Panlilio told reporters the four-year investments target represents the combined costs of projects that are expected to register with the BoI, the government's premier investment generating agency, and the Philippine Economic Zone Authority.
BoI approved investments normally involve projects that cater to the domestic market, while PEZA-registered enterprises are all export-oriented.
Of the P1.911 trillion investments target for the four year period, the BoI is expected to contribute the bulk of P1.338 trillion and PEZA with P573.1 billion.
This year, both agencies' investments are expected to hit P368.8 billion. Of this figure, the BoI is expected to generate P258.2 billion and PEZA with P110.6 billion.
"We also expect that $3.5 billion of the total BoI investments target this year would be foreign direct investments," he said.
By 2012, the combined BoI-PEZA investments are expected to hit P424 billion or 15 percent higher than 2011 with BoI contributing P296.8 billion and PEZA, P110.6 billion.
By 2013, both agencies would have combined investments haul of P508.8 billion, which is 20 percent higher than 2012, with BoI's contribution growing to P356.2 billion and PEZA, P152.6 billion.
By 2014, combined investments should have gone up to P610 billion maintaining a 20 percent growth with BoI's project approvals hitting P427.3 billion and PEZA with P182.7 billion.
Notably, the BoI target for 2011 is lower than the P301 billion worth of investments from the 213 projects it approved in 2010. The BoI approved projects in 2010 are expected to generate 36,450 jobs once they are in full commercial operation.
Panlilio, however, said that the original BoI target in 2010 was only P224.6 billion, but this was adjusted to P287 billion following the influx of independent power producers administrators (IPPAs) seeking BoI registration.
The lower target has also considered the fact that BoI has decided not to register any IPPAs this year because they do not bring in new power capacities nor entails new investments for major rehabilitation to rehabilitation to make the acquired assets more efficient.
IPPAs, which are the power plants being privatized by Power Sector Assets and Liabilities Management Corp. (PSALM), accounted for almost half of the total P301 billion investments approved by the BoI in 2010.
The absence of the IPPAs, Panlilio said, would be replaced by the registration of five projects under the Public-Private Partnership (PPP) program.
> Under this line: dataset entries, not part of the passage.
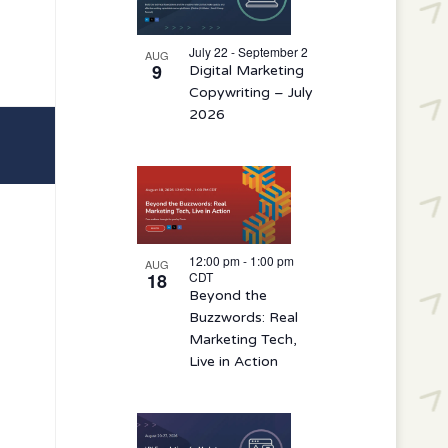
events
in
July 22 - September 2
AUG
9
Digital Marketing
Photo
Copywriting – July
View
2026
12:00 pm
-
1:00 pm
AUG
18
CDT
Beyond the
Buzzwords: Real
Marketing Tech,
Live in Action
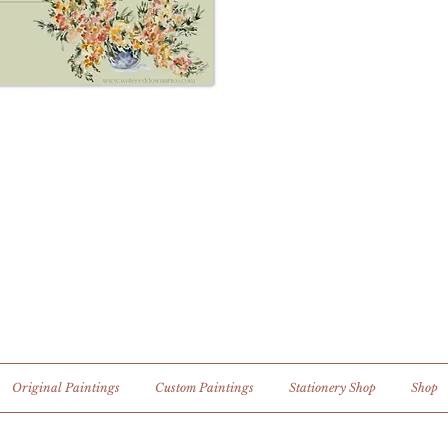
Original Paintings
Custom Paintings
Stationery Shop
Shop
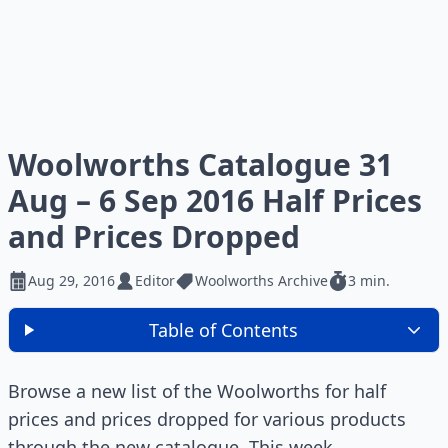
Woolworths Catalogue 31
Aug – 6 Sep 2016 Half Prices
and Prices Dropped
Aug 29, 2016
Editor
Woolworths Archive
3 min.
Table of Contents
Browse a new list of the Woolworths for half
prices and prices dropped for various products
through the new catalogue. This week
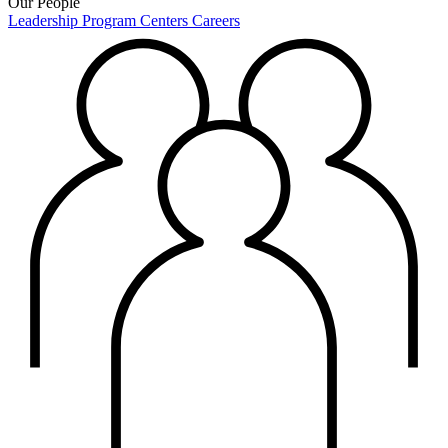
Our People
Leadership
Program Centers
Careers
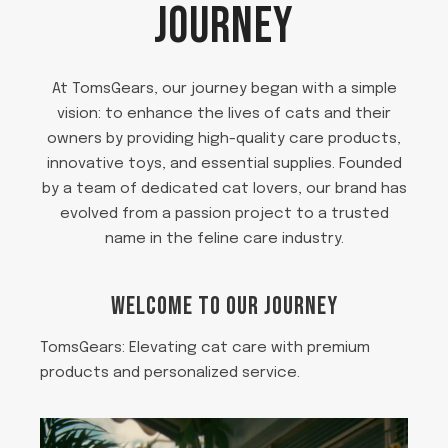
JOURNEY
At TomsGears, our journey began with a simple
vision: to enhance the lives of cats and their
owners by providing high-quality care products,
innovative toys, and essential supplies. Founded
by a team of dedicated cat lovers, our brand has
evolved from a passion project to a trusted
name in the feline care industry.
WELCOME TO OUR JOURNEY
TomsGears: Elevating cat care with premium
products and personalized service.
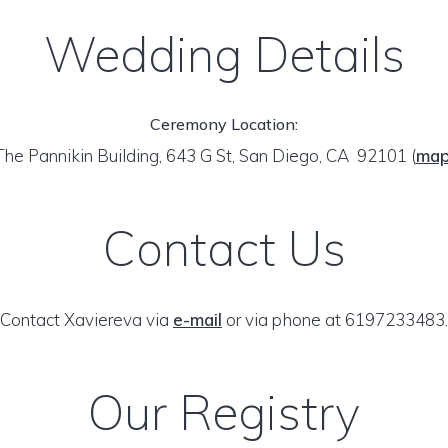
Wedding Details
Ceremony Location:
The Pannikin Building, 643 G St, San Diego, CA 92101
(
ma
Contact Us
Contact Xaviereva via
e-mail
or via phone at 6197233483.
Our Registry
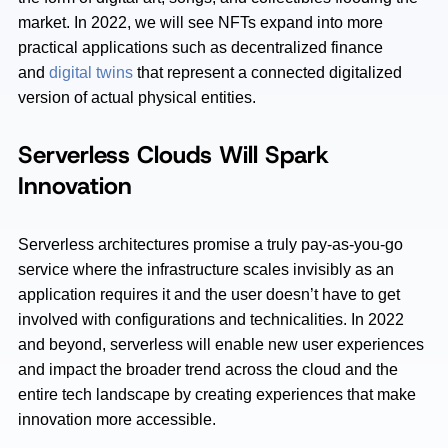
market. In 2022, we will see NFTs expand into more
practical applications such as decentralized finance
and
digital twins
that represent a connected digitalized
version of actual physical entities.
Serverless Clouds Will Spark
Innovation
Serverless architectures promise a truly pay-as-you-go
service where the infrastructure scales invisibly as an
application requires it and the user doesn’t have to get
involved with configurations and technicalities. In 2022
and beyond, serverless will enable new user experiences
and impact the broader trend across the cloud and the
entire tech landscape by creating experiences that make
innovation more accessible.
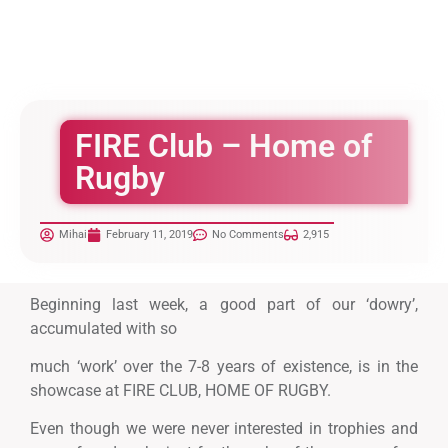
FIRE Club – Home of
Rugby
Mihai
February 11, 2019
No Comments
2,915
Beginning last week, a good part of our ‘dowry’,
accumulated with so
much ‘work’ over the 7-8 years of existence, is in the
showcase at FIRE CLUB, HOME OF RUGBY.
Even though we were never interested in trophies and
Most of the PPP projects have foreign investors. Aside from PPPs, the BoI expects to generate more investments from the 11 priority sectors under the planned 2011 Investment Priorities Plan.
The 11 priority sectors are agriculture/agribusiness and fishery, creative industries, shipbuilding, mass housing, energy, infrastructure, research and development, green projects, tourism, strategic projects and projects under the PPP program.
Projects identified under these sectors would be entitled to tax and fiscal incentives of the government based largely on their impact to the domestic economy.